__Work instruction__
For every entry below, give an exact repeat and leave out the pictures.
Start of Records supplied
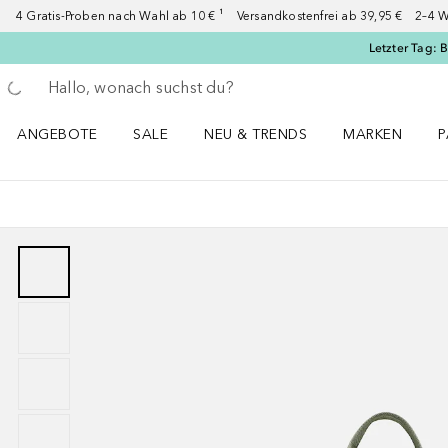
4 Gratis-Proben nach Wahl ab 10 € ¹ Versandkostenfrei ab 39,95 € 2–4 W
Letzter Tag: 
Gehe zurück
Suche ausführen
ANGEBOTE
SALE
NEU & TRENDS
MARKEN
P
Angebote Menü öffnen
Sale Menü öffnen
NEU & TRENDS Menü öffnen
MARKEN Menü ö
P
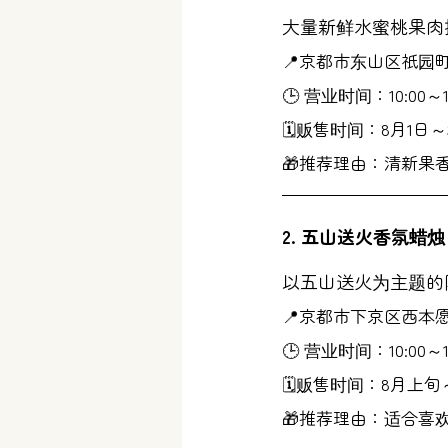
大量新鲜水蜜桃果肉
📍京都市东山区祇园
🕒 营业时间：10:00～18
🗓贩售时间：8月1日～
🎁推荐理由：清新果
2. 五山送火香氛蜡
以五山送火为主题的
📍京都市下京区西本
🕒 营业时间：10:00
🗓贩售时间：8月上旬
🎁推荐理由：适合喜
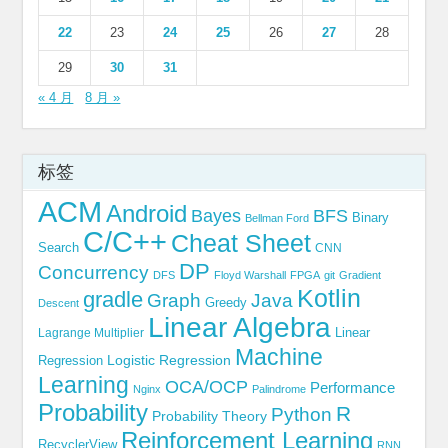
22
23
24
25
26
27
28
29
30
31
« 4 月
8 月 »
标签
ACM
Android
Bayes
BFS
Binary
Bellman Ford
C/C++
Cheat Sheet
Search
CNN
DP
Concurrency
DFS
Floyd Warshall
FPGA
git
Gradient
Kotlin
gradle
Graph
Java
Greedy
Descent
Linear Algebra
Linear
Lagrange Multiplier
Machine
Logistic Regression
Regression
Learning
OCA/OCP
Performance
Nginx
Palindrome
Probability
R
Python
Probability Theory
Reinforcement Learning
RecyclerView
RNN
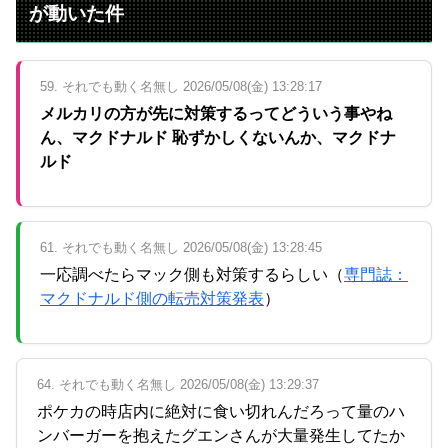
が動いた件
59. それでも動く名無し 2026/05/08(金) 13:28:17
メルカリの方が先に対策するってどういう事やね
ん、マクドナルド 恥ずかしくないんか、マクドナ
ルド
61. それでも動く名無し 2026/05/08(金) 13:28:45
一応調べたらマック側も対策するらしい（
専門誌：
マクドナルド側の転売対策発表
）
64. それでも動く名無し 2026/05/08(金) 13:29:37
ポケカの時店内に絶対に食い切れんだろって量のハ
ンバーガーを抱えたグエンさんが大量発生してたか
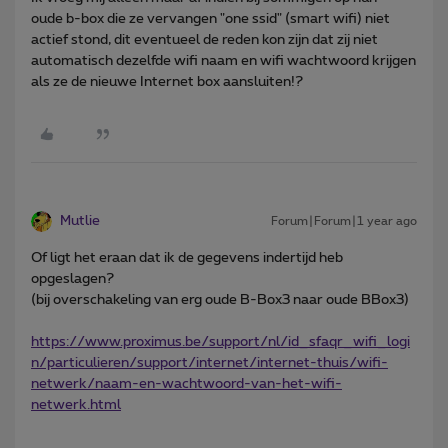
oude b-box die ze vervangen "one ssid" (smart wifi) niet
actief stond, dit eventueel de reden kon zijn dat zij niet
automatisch dezelfde wifi naam en wifi wachtwoord krijgen
als ze de nieuwe Internet box aansluiten!?
Mutlie
Forum|Forum|1 year ago
Of ligt het eraan dat ik de gegevens indertijd heb
opgeslagen?
(bij overschakeling van erg oude B-Box3 naar oude BBox3)
https://www.proximus.be/support/nl/id_sfaqr_wifi_logi
n/particulieren/support/internet/internet-thuis/wifi-
netwerk/naam-en-wachtwoord-van-het-wifi-
netwerk.html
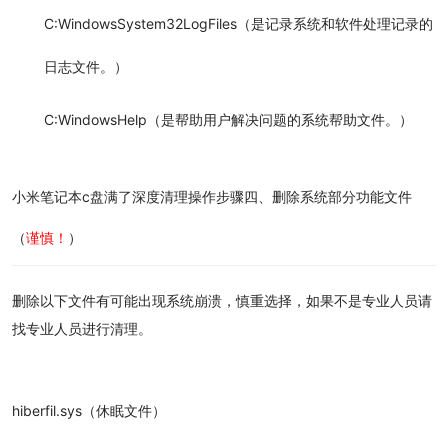
C:WindowsSystem32LogFiles（是记录系统和软件处理记录的
日志文件。）
C:WindowsHelp（是帮助用户解决问题的系统帮助文件。）
小米笔记本
c盘满了深度清理
操作步骤
四、删除系统部分功能文件
（
谨慎！
）
删除以下文件有可能出现系统崩溃，慎重选择，如果不是专业人员请
找专业人员进行清理。
hiberfil.sys（休眠文件）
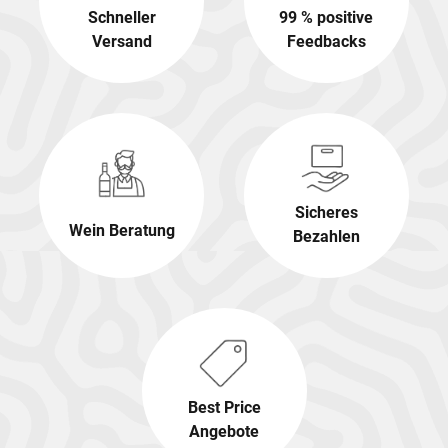
Schneller
99 % positive
Versand
Feedbacks
Sicheres
Wein Beratung
Bezahlen
Best Price
Angebote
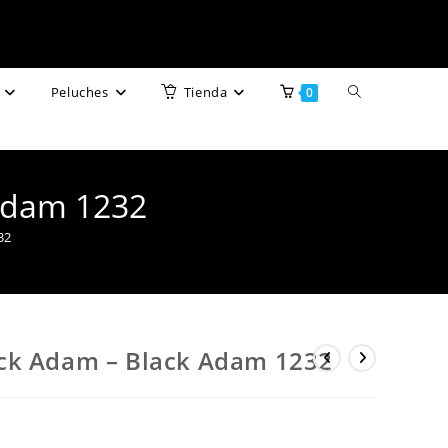
Alternar
Peluches
Tienda
0
búsqueda
de
Adam 1232
la
32
web
ck Adam – Black Adam 1232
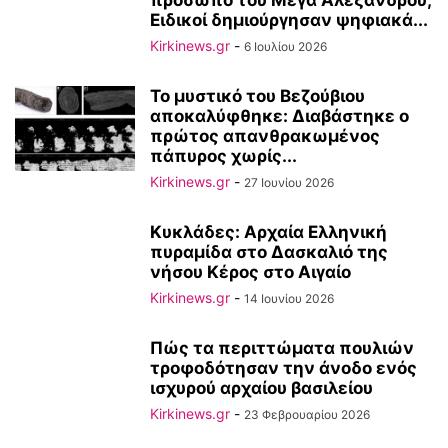
πρόσωπο του Μέγα Αλέξανδρου;
Ειδικοί δημιούργησαν ψηφιακά...
Kirkinews.gr
-
6 Ιουλίου 2026
Το μυστικό του Βεζούβιου
αποκαλύφθηκε: Διαβάστηκε ο
πρώτος απανθρακωμένος
πάπυρος χωρίς...
Kirkinews.gr
-
27 Ιουνίου 2026
Κυκλάδες: Αρχαία Ελληνική
πυραμίδα στο Δασκαλιό της
νήσου Κέρος στο Αιγαίο
Kirkinews.gr
-
14 Ιουνίου 2026
Πώς τα περιττώματα πουλιών
τροφοδότησαν την άνοδο ενός
ισχυρού αρχαίου βασιλείου
Kirkinews.gr
-
23 Φεβρουαρίου 2026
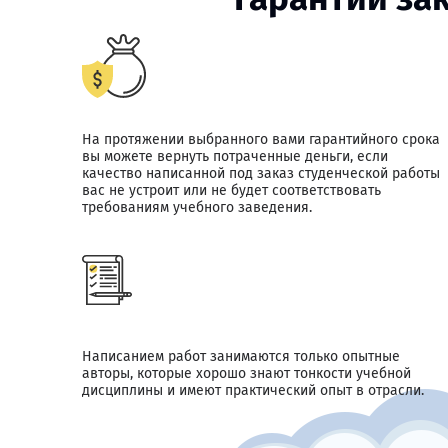
На протяжении выбранного вами гарантийного срока
вы можете вернуть потраченные деньги, если
качество написанной под заказ студенческой работы
вас не устроит или не будет соответствовать
требованиям учебного заведения.
Написанием работ занимаются только опытные
авторы, которые хорошо знают тонкости учебной
дисциплины и имеют практический опыт в отрасли.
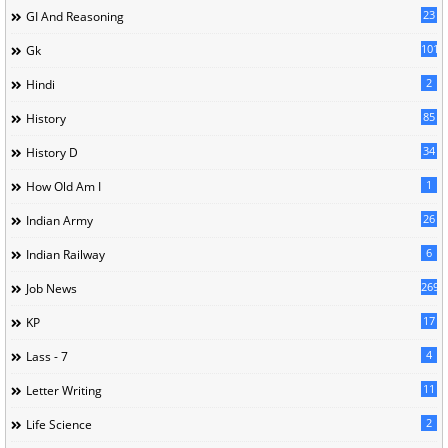
23
GI And Reasoning
101
Gk
2
Hindi
85
History
34
History D
1
How Old Am I
26
Indian Army
6
Indian Railway
269
Job News
17
KP
4
Lass - 7
11
Letter Writing
2
Life Science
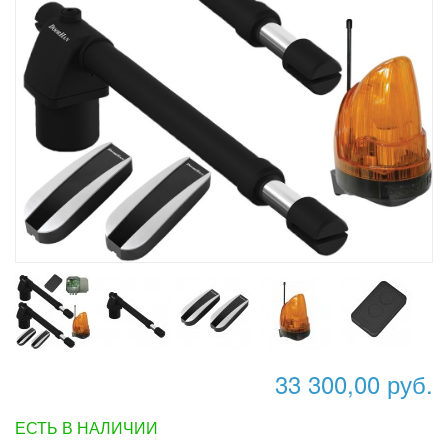
33 300,00 руб.
ЕСТЬ В НАЛИЧИИ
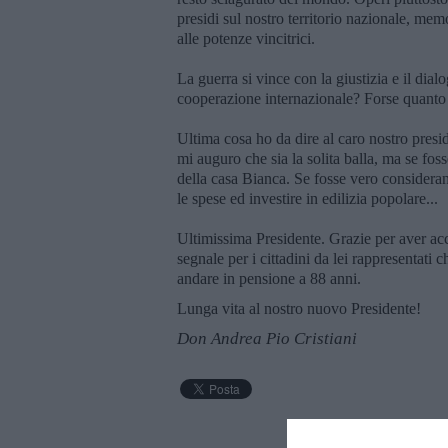
presidi sul nostro territorio nazionale, mem
alle potenze vincitrici.
La guerra si vince con la giustizia e il dial
cooperazione internazionale? Forse quanto 
Ultima cosa ho da dire al caro nostro presid
mi auguro che sia la solita balla, ma se foss
della casa Bianca. Se fosse vero consideran
le spese ed investire in edilizia popolare...
Ultimissima Presidente. Grazie per aver ac
segnale per i cittadini da lei rappresentat
andare in pensione a 88 anni.
Lunga vita al nostro nuovo Presidente!
Don Andrea Pio Cristiani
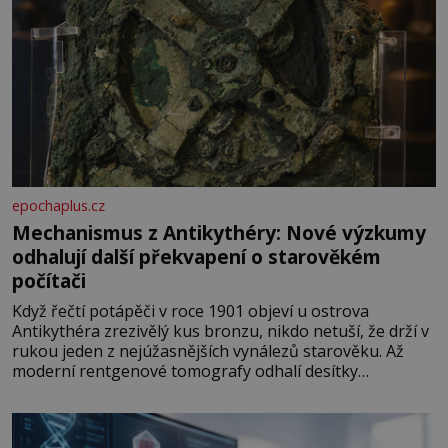
epochaplus.cz
Mechanismus z Antikythéry: Nové výzkumy
odhalují další překvapení o starověkém
počítači
Když řečtí potápěči v roce 1901 objeví u ostrova
Antikythéra zrezivělý kus bronzu, nikdo netuší, že drží v
rukou jeden z nejúžasnějších vynálezů starověku. Až
moderní rentgenové tomografy odhalí desítky
ozubených kol ukrytých uvnitř. Mechanismus z
Antikythéry je dnes považován za nejstarší známý
analogový počítač na světě. Přesto ani po více než sto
End of Records supplied
__Problem solution__
4 Gratis-Proben nach Wahl ab 10 € ¹ Versandkostenfrei ab 39,95 € 2–4 W
Letzter Tag: 
Gehe zurück
Suche ausführen
ANGEBOTE
SALE
NEU & TRENDS
MARKEN
P
Angebote Menü öffnen
Sale Menü öffnen
NEU & TRENDS Menü öffnen
MARKEN Menü ö
P
大量新鲜水蜜桃果肉
📍京都市东山区祇园
🕒 营业时间：10:00～18
🗓贩售时间：8月1日～
🎁推荐理由：清新果
2. 五山送火香氛蜡
以五山送火为主题的
📍京都市下京区西本
🕒 营业时间：10:00
🗓贩售时间：8月上旬
🎁推荐理由：适合喜
22
23
24
25
26
27
28
29
30
31
« 4 月
8 月 »
标签
ACM
Android
Bayes
BFS
Binary
Bellman Ford
C/C++
Cheat Sheet
Search
CNN
DP
Concurrency
DFS
Floyd Warshall
FPGA
git
Gradient
Kotlin
gradle
Graph
Java
Greedy
Descent
Linear Algebra
Linear
Lagrange Multiplier
Machine
Logistic Regression
Regression
Learning
OCA/OCP
Performance
Nginx
Palindrome
Probability
R
Python
Probability Theory
Reinforcement Learning
RecyclerView
RNN
が動いた件
59. それでも動く名無し 2026/05/08(金) 13:28:17
メルカリの方が先に対策するってどういう事やね
ん、マクドナルド 恥ずかしくないんか、マクドナ
ルド
61. それでも動く名無し 2026/05/08(金) 13:28:45
一応調べたらマック側も対策するらしい（
専門誌：
マクドナルド側の転売対策発表
）
64. それでも動く名無し 2026/05/08(金) 13:29:37
ポケカの時店内に絶対に食い切れんだろって量のハ
ンバーガーを抱えたグエンさんが大量発生してたか
oude b-box die ze vervangen "one ssid" (smart wifi) niet
actief stond, dit eventueel de reden kon zijn dat zij niet
automatisch dezelfde wifi naam en wifi wachtwoord krijgen
als ze de nieuwe Internet box aansluiten!?
Mutlie
Forum|Forum|1 year ago
Of ligt het eraan dat ik de gegevens indertijd heb
opgeslagen?
(bij overschakeling van erg oude B-Box3 naar oude BBox3)
https://www.proximus.be/support/nl/id_sfaqr_wifi_logi
n/particulieren/support/internet/internet-thuis/wifi-
netwerk/naam-en-wachtwoord-van-het-wifi-
netwerk.html
C:WindowsSystem32LogFiles（是记录系统和软件处理记录的
日志文件。）
C:WindowsHelp（是帮助用户解决问题的系统帮助文件。）
小米笔记本
c盘满了深度清理
操作步骤
四、删除系统部分功能文件
（
谨慎！
）
删除以下文件有可能出现系统崩溃，慎重选择，如果不是专业人员请
找专业人员进行清理。
hiberfil.sys（休眠文件）
Schneller
99 % positive
Versand
Feedbacks
Sicheres
Wein Beratung
Bezahlen
Best Price
Angebote
Alternar
Peluches
Tienda
0
búsqueda
de
Adam 1232
la
32
web
ck Adam – Black Adam 1232
πρόσωπο του Μέγα Αλέξανδρου;
Ειδικοί δημιούργησαν ψηφιακά...
Kirkinews.gr
-
6 Ιουλίου 2026
Το μυστικό του Βεζούβιου
αποκαλύφθηκε: Διαβάστηκε ο
πρώτος απανθρακωμένος
πάπυρος χωρίς...
Kirkinews.gr
-
27 Ιουνίου 2026
Κυκλάδες: Αρχαία Ελληνική
πυραμίδα στο Δασκαλιό της
νήσου Κέρος στο Αιγαίο
Kirkinews.gr
-
14 Ιουνίου 2026
Πώς τα περιττώματα πουλιών
τροφοδότησαν την άνοδο ενός
ισχυρού αρχαίου βασιλείου
Kirkinews.gr
-
23 Φεβρουαρίου 2026
На протяжении выбранного вами гарантийного срока
вы можете вернуть потраченные деньги, если
качество написанной под заказ студенческой работы
вас не устроит или не будет соответствовать
требованиям учебного заведения.
Написанием работ занимаются только опытные
авторы, которые хорошо знают тонкости учебной
дисциплины и имеют практический опыт в отрасли.
23
GI And Reasoning
101
Gk
2
Hindi
85
History
34
History D
1
How Old Am I
26
Indian Army
6
Indian Railway
269
Job News
17
KP
4
Lass - 7
11
Letter Writing
2
Life Science
33 300,00 руб.
ЕСТЬ В НАЛИЧИИ
presidi sul nostro territorio nazionale, mem
alle potenze vincitrici.
La guerra si vince con la giustizia e il dial
cooperazione internazionale? Forse quanto 
Ultima cosa ho da dire al caro nostro presid
mi auguro che sia la solita balla, ma se foss
della casa Bianca. Se fosse vero consideran
le spese ed investire in edilizia popolare...
Ultimissima Presidente. Grazie per aver ac
segnale per i cittadini da lei rappresentat
andare in pensione a 88 anni.
Lunga vita al nostro nuovo Presidente!
Don Andrea Pio Cristiani
epochaplus.cz
Mechanismus z Antikythéry: Nové výzkumy
odhalují další překvapení o starověkém
počítači
Když řečtí potápěči v roce 1901 objeví u ostrova
Antikythéra zrezivělý kus bronzu, nikdo netuší, že drží v
rukou jeden z nejúžasnějších vynálezů starověku. Až
moderní rentgenové tomografy odhalí desítky
ozubených kol ukrytých uvnitř. Mechanismus z
Antikythéry je dnes považován za nejstarší známý
analogový počítač na světě. Přesto ani po více než sto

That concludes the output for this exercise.